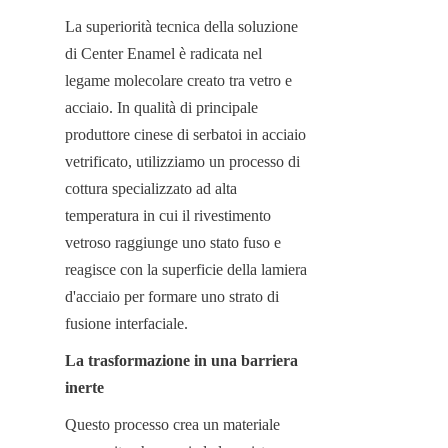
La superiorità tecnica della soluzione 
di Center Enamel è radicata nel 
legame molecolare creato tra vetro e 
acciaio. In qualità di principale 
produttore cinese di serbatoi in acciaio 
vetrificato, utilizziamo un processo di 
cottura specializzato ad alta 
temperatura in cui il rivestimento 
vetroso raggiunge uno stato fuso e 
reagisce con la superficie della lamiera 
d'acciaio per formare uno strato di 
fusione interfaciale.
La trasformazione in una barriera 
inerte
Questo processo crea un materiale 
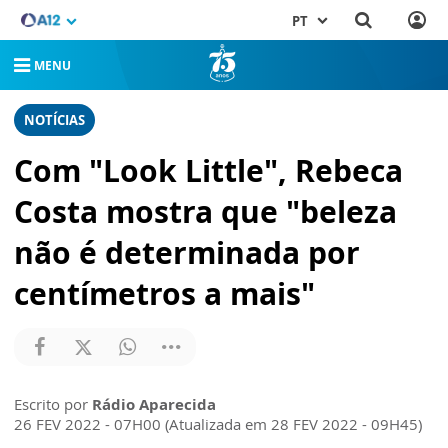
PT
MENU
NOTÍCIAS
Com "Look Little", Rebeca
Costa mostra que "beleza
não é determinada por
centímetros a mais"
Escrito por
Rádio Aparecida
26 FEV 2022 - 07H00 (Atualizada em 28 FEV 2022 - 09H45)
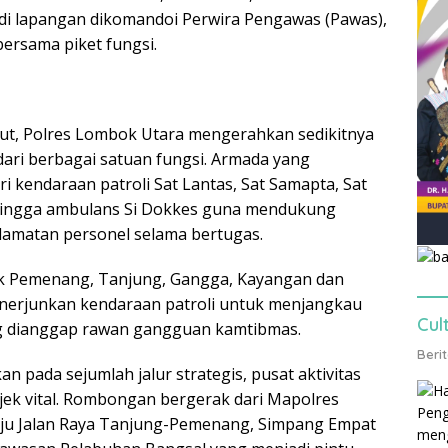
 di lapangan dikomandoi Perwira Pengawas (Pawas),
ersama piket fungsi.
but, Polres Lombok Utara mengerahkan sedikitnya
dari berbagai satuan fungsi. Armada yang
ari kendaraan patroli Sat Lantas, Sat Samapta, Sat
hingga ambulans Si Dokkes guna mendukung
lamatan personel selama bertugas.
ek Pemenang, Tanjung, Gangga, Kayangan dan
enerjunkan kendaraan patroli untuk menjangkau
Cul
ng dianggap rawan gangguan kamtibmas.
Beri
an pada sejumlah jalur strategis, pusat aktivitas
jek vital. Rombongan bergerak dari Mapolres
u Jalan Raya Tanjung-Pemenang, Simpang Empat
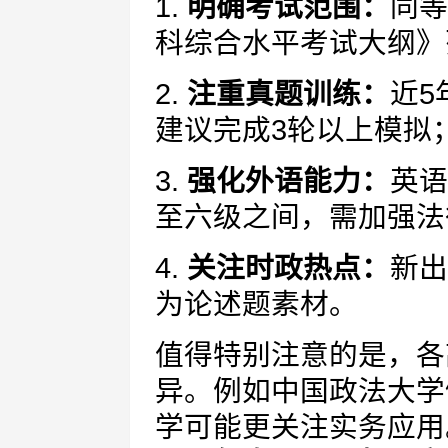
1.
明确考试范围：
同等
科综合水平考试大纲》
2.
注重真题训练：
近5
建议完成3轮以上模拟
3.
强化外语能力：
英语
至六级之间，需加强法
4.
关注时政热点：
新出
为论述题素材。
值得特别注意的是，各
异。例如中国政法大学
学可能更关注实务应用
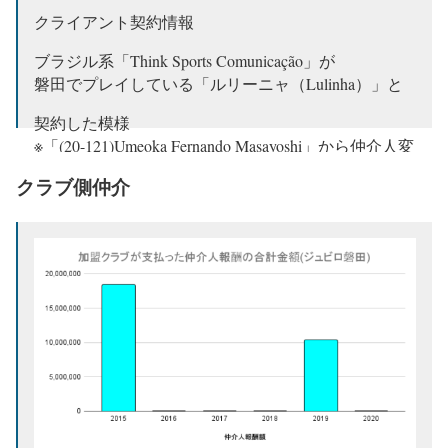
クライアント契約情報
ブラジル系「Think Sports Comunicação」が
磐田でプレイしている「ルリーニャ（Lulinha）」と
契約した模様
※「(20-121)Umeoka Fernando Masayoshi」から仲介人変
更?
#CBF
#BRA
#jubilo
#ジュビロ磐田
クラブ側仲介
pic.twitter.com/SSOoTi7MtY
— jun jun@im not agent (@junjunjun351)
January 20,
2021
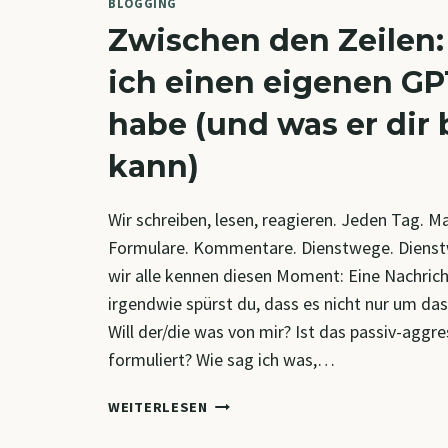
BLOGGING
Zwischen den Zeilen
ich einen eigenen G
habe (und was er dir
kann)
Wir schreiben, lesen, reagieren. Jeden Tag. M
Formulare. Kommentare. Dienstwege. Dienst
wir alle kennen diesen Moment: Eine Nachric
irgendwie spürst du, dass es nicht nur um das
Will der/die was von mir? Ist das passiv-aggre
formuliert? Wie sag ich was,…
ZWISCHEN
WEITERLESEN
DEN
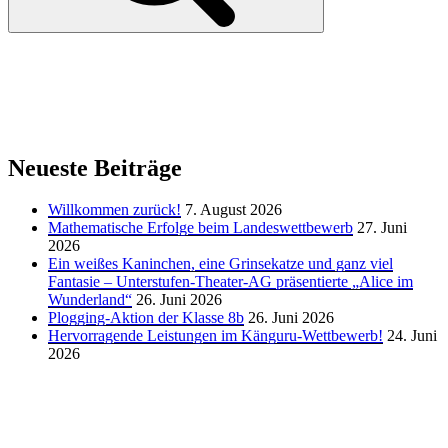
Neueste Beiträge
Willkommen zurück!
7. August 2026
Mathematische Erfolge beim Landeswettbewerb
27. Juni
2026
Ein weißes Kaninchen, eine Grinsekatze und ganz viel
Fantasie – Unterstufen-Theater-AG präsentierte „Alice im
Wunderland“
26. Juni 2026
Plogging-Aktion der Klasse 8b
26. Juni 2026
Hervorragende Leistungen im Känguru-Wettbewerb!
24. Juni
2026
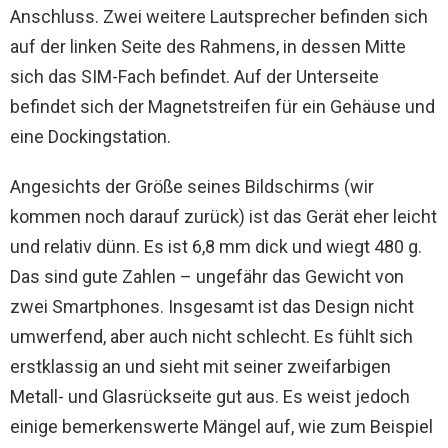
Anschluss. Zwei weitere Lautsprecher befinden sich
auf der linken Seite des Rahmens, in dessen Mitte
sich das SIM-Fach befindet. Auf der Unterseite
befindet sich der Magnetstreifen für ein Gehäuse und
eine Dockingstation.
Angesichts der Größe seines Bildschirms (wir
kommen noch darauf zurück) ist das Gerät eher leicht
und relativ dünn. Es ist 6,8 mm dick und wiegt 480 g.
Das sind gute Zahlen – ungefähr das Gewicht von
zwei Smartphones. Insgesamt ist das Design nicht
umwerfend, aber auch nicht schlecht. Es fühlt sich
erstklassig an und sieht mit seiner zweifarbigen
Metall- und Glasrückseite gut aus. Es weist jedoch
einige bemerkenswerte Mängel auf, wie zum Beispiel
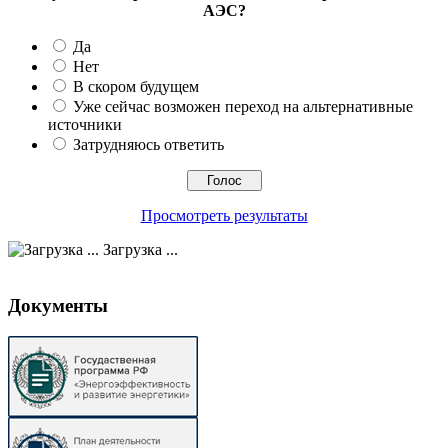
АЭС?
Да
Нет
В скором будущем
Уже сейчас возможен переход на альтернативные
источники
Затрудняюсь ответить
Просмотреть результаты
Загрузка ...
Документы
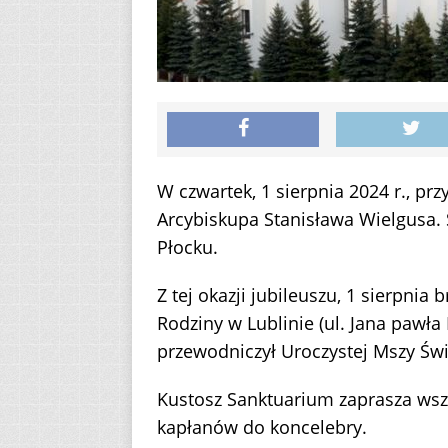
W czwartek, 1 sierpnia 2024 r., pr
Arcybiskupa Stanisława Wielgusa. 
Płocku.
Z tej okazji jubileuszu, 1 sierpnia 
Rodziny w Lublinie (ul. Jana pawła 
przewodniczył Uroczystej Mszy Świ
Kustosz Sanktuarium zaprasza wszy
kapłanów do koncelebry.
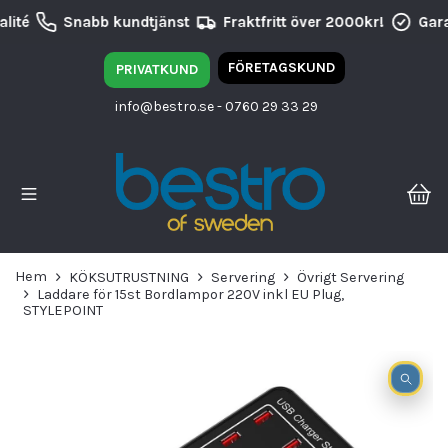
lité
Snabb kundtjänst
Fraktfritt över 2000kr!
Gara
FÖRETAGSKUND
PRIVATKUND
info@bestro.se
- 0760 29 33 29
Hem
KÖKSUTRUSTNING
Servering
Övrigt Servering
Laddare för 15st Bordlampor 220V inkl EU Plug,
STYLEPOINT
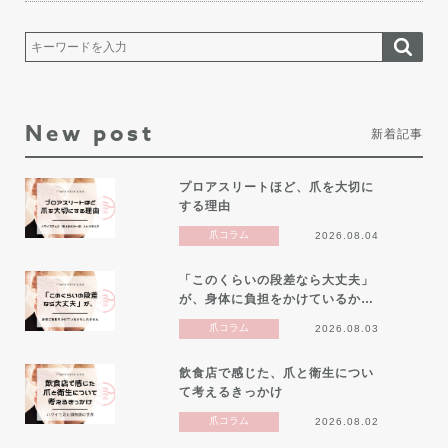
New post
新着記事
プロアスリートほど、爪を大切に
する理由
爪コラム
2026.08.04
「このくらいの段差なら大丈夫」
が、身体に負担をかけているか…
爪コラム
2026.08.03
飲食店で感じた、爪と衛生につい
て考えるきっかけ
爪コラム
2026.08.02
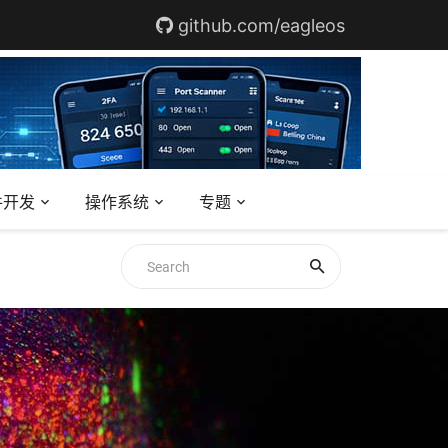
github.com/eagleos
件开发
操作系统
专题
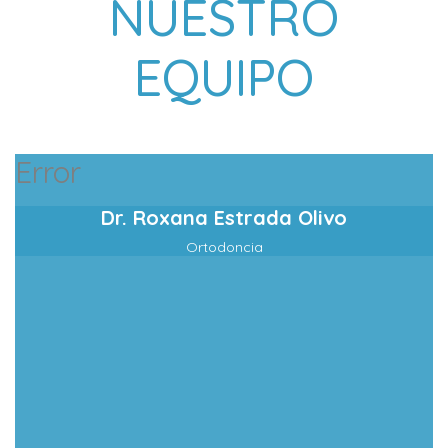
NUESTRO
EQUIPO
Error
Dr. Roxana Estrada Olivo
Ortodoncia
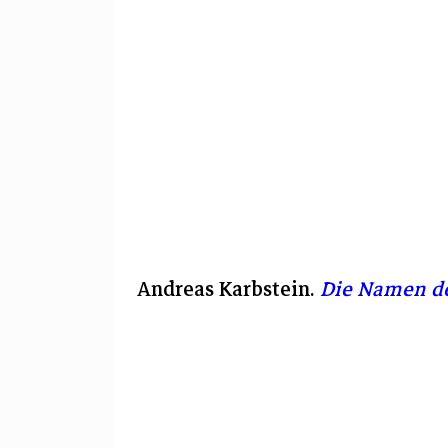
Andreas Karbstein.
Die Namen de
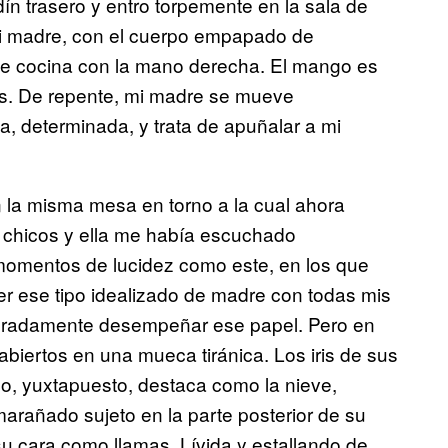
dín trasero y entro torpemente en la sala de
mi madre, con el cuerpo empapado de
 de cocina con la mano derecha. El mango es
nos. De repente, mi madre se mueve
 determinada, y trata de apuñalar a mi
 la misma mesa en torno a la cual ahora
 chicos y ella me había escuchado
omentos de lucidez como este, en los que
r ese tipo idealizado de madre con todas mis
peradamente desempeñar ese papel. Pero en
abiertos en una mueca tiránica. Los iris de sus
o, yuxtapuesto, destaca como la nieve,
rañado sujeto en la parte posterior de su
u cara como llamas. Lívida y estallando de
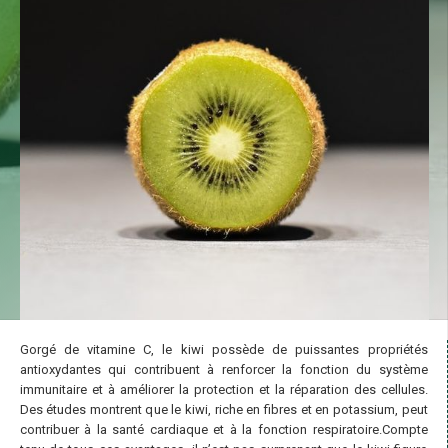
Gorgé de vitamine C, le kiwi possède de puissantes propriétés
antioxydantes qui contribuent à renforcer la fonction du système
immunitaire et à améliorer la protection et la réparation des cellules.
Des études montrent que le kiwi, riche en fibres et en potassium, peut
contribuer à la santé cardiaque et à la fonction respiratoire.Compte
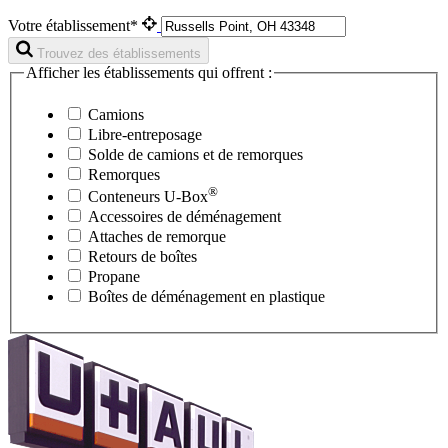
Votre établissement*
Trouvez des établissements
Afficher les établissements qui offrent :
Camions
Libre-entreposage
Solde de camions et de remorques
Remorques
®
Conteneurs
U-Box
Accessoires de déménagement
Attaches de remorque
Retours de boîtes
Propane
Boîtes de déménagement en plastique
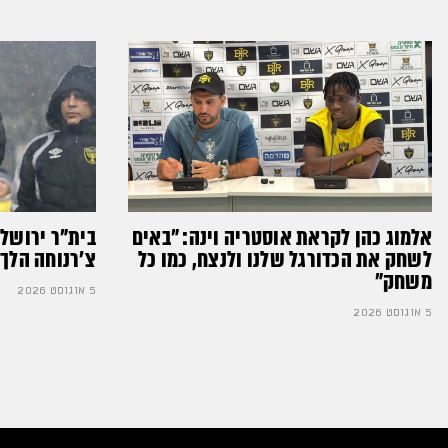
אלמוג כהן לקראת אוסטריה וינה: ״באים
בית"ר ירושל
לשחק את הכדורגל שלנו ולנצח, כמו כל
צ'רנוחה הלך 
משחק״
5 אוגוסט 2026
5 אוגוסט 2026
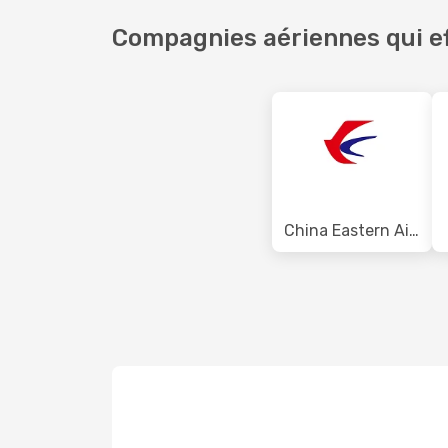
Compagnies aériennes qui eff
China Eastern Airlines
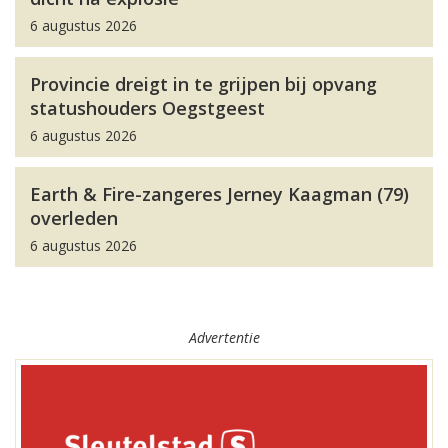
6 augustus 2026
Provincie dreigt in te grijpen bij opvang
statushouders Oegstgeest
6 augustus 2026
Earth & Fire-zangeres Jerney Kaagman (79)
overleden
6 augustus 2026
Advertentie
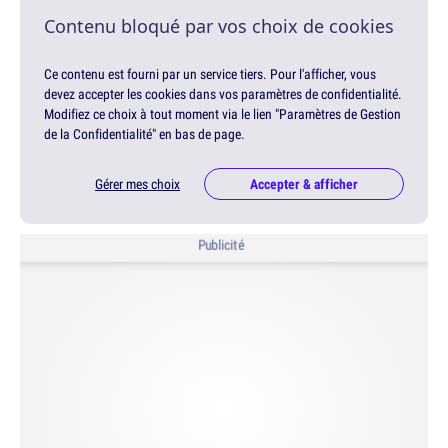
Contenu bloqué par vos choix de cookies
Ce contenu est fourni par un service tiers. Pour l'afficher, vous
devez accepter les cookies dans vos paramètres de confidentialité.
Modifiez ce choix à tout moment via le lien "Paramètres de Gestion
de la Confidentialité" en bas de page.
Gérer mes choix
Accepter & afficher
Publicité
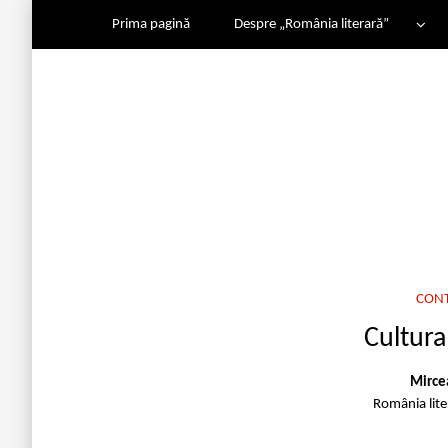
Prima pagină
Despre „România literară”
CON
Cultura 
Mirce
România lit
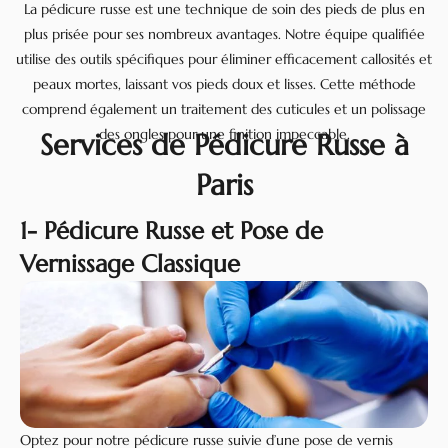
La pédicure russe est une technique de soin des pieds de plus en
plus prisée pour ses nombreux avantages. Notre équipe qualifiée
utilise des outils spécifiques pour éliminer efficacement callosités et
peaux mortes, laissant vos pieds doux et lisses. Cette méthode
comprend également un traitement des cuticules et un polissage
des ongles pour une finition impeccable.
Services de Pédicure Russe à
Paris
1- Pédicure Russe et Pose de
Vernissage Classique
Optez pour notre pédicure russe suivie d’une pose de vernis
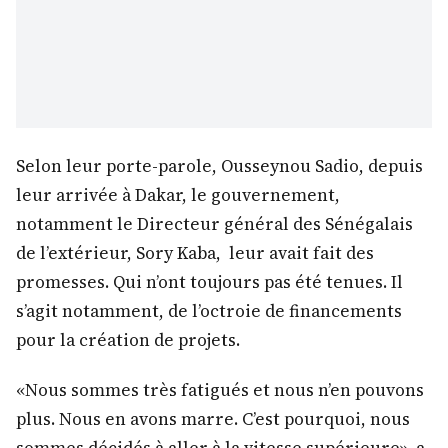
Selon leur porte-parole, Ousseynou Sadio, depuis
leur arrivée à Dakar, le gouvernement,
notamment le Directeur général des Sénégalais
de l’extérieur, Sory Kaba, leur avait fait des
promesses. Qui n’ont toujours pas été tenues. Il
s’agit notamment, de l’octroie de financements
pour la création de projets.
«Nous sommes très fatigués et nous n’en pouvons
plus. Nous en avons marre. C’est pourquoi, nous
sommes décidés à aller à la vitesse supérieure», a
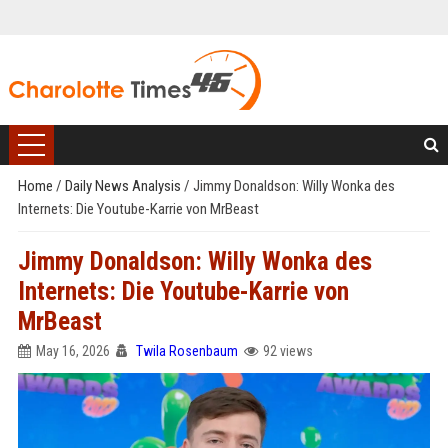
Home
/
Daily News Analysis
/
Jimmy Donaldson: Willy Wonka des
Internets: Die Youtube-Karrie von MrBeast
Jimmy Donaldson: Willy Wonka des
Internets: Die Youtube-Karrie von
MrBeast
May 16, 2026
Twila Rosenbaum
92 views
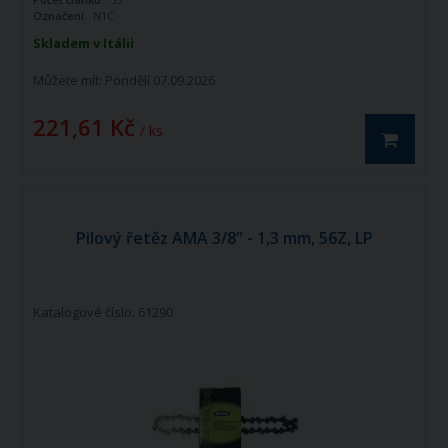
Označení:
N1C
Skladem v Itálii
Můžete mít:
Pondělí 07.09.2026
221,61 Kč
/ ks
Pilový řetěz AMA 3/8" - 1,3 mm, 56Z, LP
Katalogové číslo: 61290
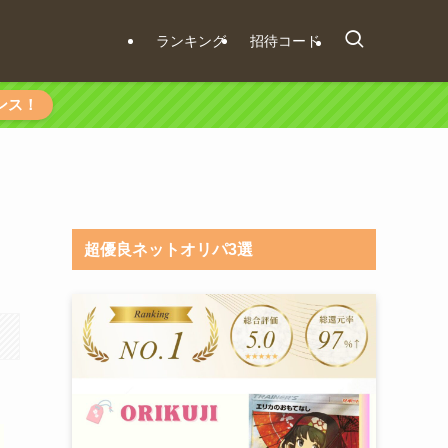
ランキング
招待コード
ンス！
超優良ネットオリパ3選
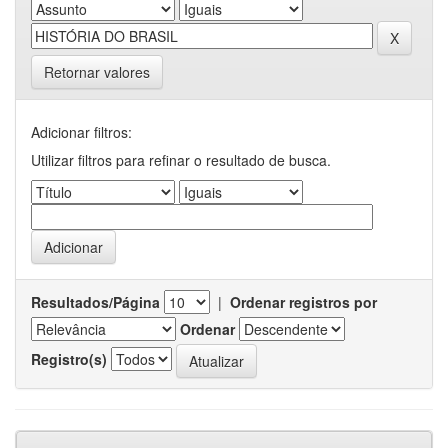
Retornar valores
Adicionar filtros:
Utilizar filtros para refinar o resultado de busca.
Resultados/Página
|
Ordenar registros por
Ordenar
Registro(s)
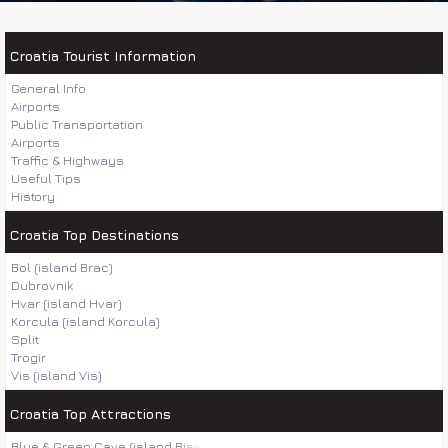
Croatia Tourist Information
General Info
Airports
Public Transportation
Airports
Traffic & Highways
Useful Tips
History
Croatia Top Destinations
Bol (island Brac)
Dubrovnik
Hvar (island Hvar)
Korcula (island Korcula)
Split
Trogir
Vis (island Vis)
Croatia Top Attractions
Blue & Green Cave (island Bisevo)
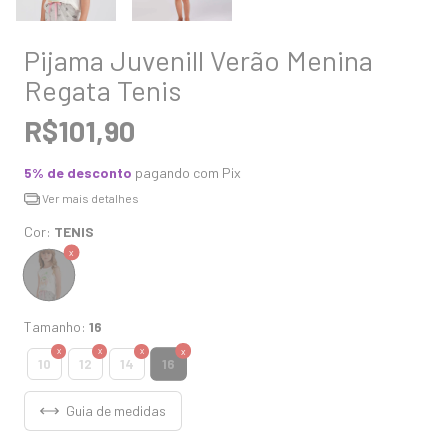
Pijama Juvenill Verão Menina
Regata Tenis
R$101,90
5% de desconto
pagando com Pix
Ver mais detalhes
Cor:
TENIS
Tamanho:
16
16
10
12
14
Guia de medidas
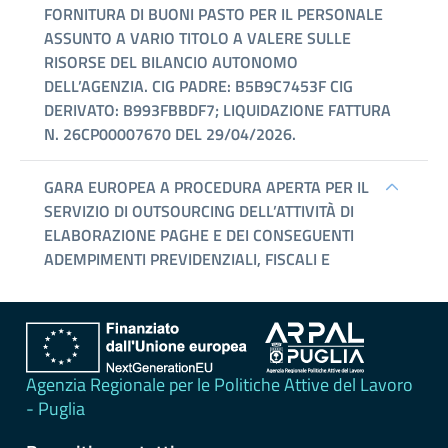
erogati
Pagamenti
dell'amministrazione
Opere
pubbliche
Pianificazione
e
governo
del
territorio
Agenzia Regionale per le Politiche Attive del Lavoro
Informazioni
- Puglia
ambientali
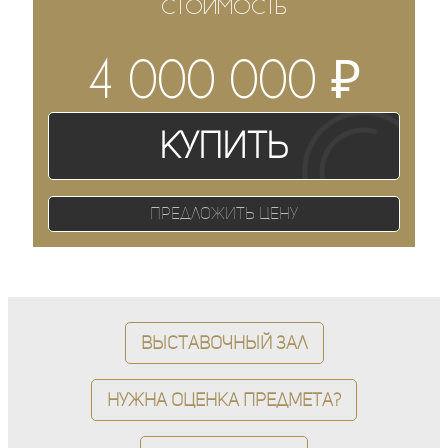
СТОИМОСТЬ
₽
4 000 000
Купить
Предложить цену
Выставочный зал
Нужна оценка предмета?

__Work order__
For the string "Tanjung", show each line of the entries above where it occurs.

__Result for this task__
ek Pemenang, Tanjung, Gangga, Kayangan dan
u Jalan Raya Tanjung-Pemenang, Simpang Empat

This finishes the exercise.